*What to do*. Lines from the one containing "i reklam, aby" to the end of the records, both ends included and exactly as written, are the whole answer, and no pictures go in it.

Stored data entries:
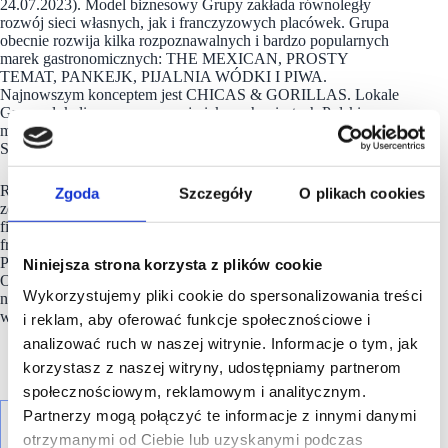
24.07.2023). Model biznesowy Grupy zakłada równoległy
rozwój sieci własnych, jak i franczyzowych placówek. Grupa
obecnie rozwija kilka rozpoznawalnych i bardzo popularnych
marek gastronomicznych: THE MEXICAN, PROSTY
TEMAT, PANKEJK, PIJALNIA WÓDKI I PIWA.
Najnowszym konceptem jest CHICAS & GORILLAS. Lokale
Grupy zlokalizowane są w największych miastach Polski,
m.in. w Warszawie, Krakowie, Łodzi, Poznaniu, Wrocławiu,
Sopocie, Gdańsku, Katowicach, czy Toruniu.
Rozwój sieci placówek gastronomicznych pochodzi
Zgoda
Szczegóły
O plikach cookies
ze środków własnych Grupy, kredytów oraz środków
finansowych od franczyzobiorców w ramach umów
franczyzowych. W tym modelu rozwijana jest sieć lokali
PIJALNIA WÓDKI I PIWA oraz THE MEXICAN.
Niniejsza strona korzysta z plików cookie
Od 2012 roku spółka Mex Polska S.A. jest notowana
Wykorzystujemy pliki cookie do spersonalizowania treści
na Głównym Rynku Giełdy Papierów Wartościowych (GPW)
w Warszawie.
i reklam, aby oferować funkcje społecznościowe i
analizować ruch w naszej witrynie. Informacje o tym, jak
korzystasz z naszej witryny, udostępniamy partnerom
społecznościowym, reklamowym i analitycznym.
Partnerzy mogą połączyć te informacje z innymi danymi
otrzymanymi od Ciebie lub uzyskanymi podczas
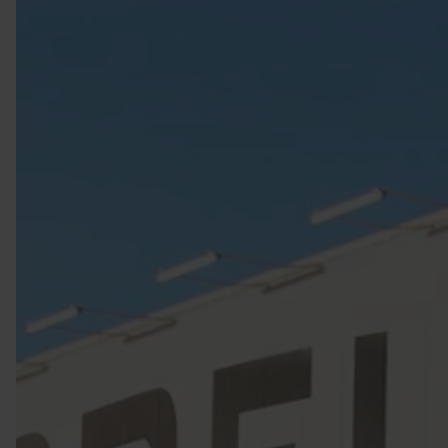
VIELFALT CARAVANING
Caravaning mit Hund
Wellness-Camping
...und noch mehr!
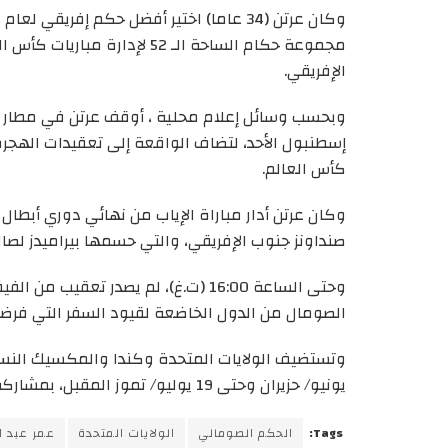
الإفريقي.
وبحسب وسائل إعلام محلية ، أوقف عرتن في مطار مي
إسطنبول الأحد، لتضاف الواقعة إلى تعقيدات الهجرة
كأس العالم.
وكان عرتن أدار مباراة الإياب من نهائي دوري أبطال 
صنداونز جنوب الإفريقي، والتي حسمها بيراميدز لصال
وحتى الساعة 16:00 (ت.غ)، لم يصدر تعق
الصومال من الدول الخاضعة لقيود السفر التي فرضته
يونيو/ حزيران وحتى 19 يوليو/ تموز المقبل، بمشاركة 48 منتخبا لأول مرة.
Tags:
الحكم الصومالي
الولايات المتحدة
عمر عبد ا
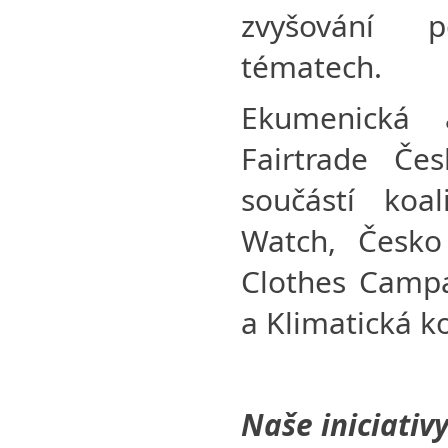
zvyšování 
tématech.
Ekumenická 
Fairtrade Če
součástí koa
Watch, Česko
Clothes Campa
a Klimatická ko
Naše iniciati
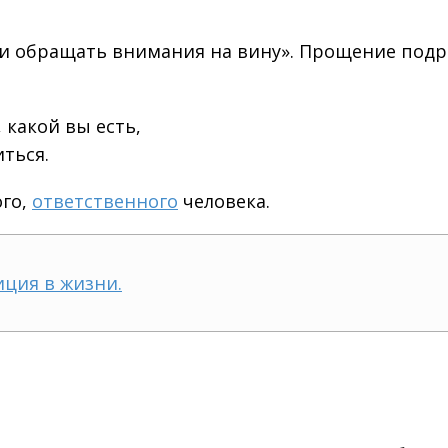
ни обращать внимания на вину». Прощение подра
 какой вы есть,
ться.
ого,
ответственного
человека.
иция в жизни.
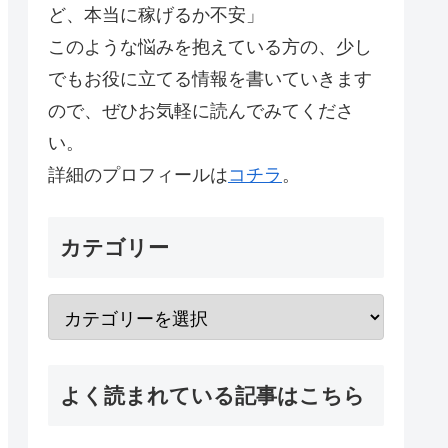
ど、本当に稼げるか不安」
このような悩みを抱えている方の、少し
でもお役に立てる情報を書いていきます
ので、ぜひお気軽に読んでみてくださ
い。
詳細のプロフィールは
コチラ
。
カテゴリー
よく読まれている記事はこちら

*Task solution*.
i reklam, aby oferować funkcje społecznościowe i
analizować ruch w naszej witrynie. Informacje o tym, jak
korzystasz z naszej witryny, udostępniamy partnerom
społecznościowym, reklamowym i analitycznym.
Partnerzy mogą połączyć te informacje z innymi danymi
otrzymanymi od Ciebie lub uzyskanymi podczas
VIELFALT CARAVANING
Caravaning mit Hund
Wellness-Camping
...und noch mehr!
الإفريقي.
وبحسب وسائل إعلام محلية ، أوقف عرتن في مطار مي
إسطنبول الأحد، لتضاف الواقعة إلى تعقيدات الهجرة
كأس العالم.
وكان عرتن أدار مباراة الإياب من نهائي دوري أبطال 
صنداونز جنوب الإفريقي، والتي حسمها بيراميدز لصال
وحتى الساعة 16:00 (ت.غ)، لم يصدر تعق
الصومال من الدول الخاضعة لقيود السفر التي فرضته
يونيو/ حزيران وحتى 19 يوليو/ تموز المقبل، بمشاركة 48 منتخبا لأول مرة.
Tags:
الحكم الصومالي
الولايات المتحدة
عمر عبد ا
zvyšování 
tématech.
Ekumenická 
Fairtrade Če
součástí koa
Watch, Česko
Clothes Campa
a Klimatická ko
Naše iniciati
ни обращать внимания на вину». Прощение подра
 какой вы есть,
ться.
ого,
ответственного
человека.
иция в жизни.
ど、本当に稼げるか不安」
このような悩みを抱えている方の、少し
でもお役に立てる情報を書いていきます
ので、ぜひお気軽に読んでみてくださ
い。
詳細のプロフィールは
コチラ
。
カテゴリー
よく読まれている記事はこちら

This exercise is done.